Well, “cure” is a strong word, and no one in oncology really likes it, whether medical doctors, pathologists, or scientists, because cancer has the bad habit of coming back, even years later, and so the word “cure” holds a promise that no professional feels comfortable in giving.
The closest thing to a “cure” for cancer that we have right now is surgery and certain prevention strategies, such as vaccines against particular viruses linked to certain cancers. The simple removal of the threat naturally neutralizes it. Of course, to take out the tumour in time, you need to know it’s there and this is where early detection saves lives and allows for curing certain cancers. However, detection of early-stage is easier in certain organs than others. Detection of tumours in internal organs or the vascular or lymphatic system is much harder than, for example, skin or breast tumours.
But are there any potential cures besides surgery? Or will there be?
Initially, cancer was so scary and so poorly understood that other than removing it, there didn’t seem to be any other option. Then, with the discovery of radiation and the usage of radiography towards tumours, radiotherapy started being implemented as a treatment.
Radiation induces DNA damage, which occurs mostly when cells are dividing and it triggers an induced-death mechanism by the DNA repair machinery and our immune system. Since malignant tumour cells are dividing faster (higher proliferation rate) than the surrounding healthy ones, it’s assumed that radiotherapy will affect mostly the tumour cells and not so much the healthy ones.
This theory has proven to be correct and it has evolved greatly, to become more localized to reduce any potential side effects in nearby cells and tissues. Radiation can be applied as an external beam, or internally (brachytherapy) through the usage of needles, spheres, catheters, etc. It’s a field on its own and has evolved greatly, due to the advancement of technology and 3D imaging, allowing for more localized administration of radiotherapy.

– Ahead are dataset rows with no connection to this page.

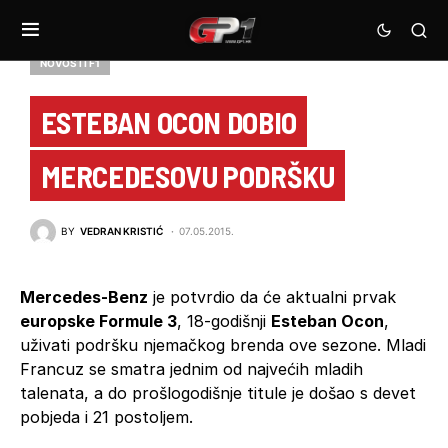
NOVOSTI F1
ESTEBAN OCON DOBIO
MERCEDESOVU PODRŠKU
BY
VEDRAN KRISTIĆ
07.05.2015.
Mercedes-Benz
je potvrdio da će aktualni prvak
europske Formule 3
, 18-godišnji
Esteban Ocon
,
uživati podršku njemačkog brenda ove sezone. Mladi
Francuz se smatra jednim od najvećih mladih
talenata, a do prošlogodišnje titule je došao s devet
pobjeda i 21 postoljem.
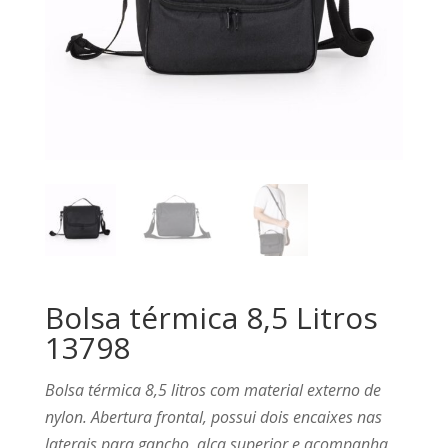
Bolsa térmica 8,5 Litros
13798
Bolsa térmica 8,5 litros com material externo de
nylon. Abertura frontal, possui dois encaixes nas
laterais para gancho, alça superior e acompanha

Chemotherapy is what most people think of when they think of cancer treatments. It started around 1940, and it refers to drugs that prevent cancer cells from dividing and proliferating or that kill them because they proliferate at higher rates than healthy cells, similar to the principle behind radiotherapy. However, this type of treatment can’t really be done locally and has serious side effects. Most of the side effects people associate with cancer are actually caused by the chemotherapy itself (loss of hair, extreme fatigue, susceptibility to infections, loss of appetite, feeling sick, nausea and vomiting, mouth sores, easy bruising and bleeding, etc). Not to say that certain cancers don’t cause these, but in general terms, these are side effects of chemotherapy.
Chemotherapeutic agents can be classified into different groups:
- Alkylating agents – induce DNA damage (preventing proliferation)
- Anti-metabolites – block enzymatic chains (preventing proliferation)
- Antibiotics with anti-tumour function – interfere with DNA replication (preventing proliferation)
- Plant alkaloids (topoisomerase inhibitors) – interfere with DNA replication or protein production (preventing proliferation)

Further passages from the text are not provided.